CQ requires an understanding of your own culture and what is core to you and where there is "flex", the capacity to accommodate difference.
It also requires an understanding of the "knots" in your core values which are based not on judgment, but pre-judgment and that make you intolerant and blind. It also requires an understanding of the core and flex of those different from you that you are trying to lead, or work with.
I am also learning that almost every issue has a different answer if you live in the first (developed) or third (developing) world.
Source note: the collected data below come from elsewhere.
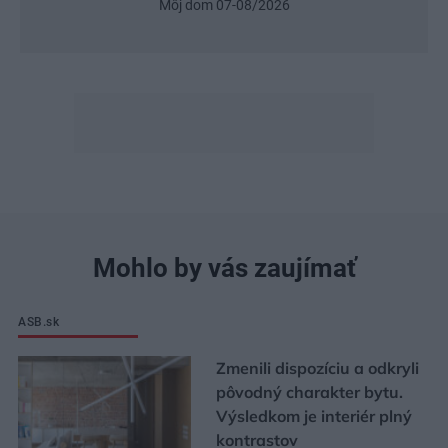
Urob si sám 6/2026
Mohlo by vás zaujímať
ASB.sk
Zmenili dispozíciu a odkryli
pôvodný charakter bytu.
Výsledkom je interiér plný
kontrastov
In response to a session by a global expert on technology to measure every form of consumption in the city to solve the "gap" between the quickening pace of urban growth and resources like water and power, some of the third world Commonwealth leaders asked about the relevance to their cities, and where the country is at war and they have a military government that is unconstitutional, corrupt and unstable? The first world talks about getting sensors in drains, while the third world needs food, water and basic sanitation. So you have to be smart within each context.
The CEO of the Hope Development Initiative from Uganda explains that it's about smart communities for her and not smart cities, because that is the only context she can control. She has given me permission to write that her country is at war, and several family members have been abducted as sex slaves and taken "into the bush".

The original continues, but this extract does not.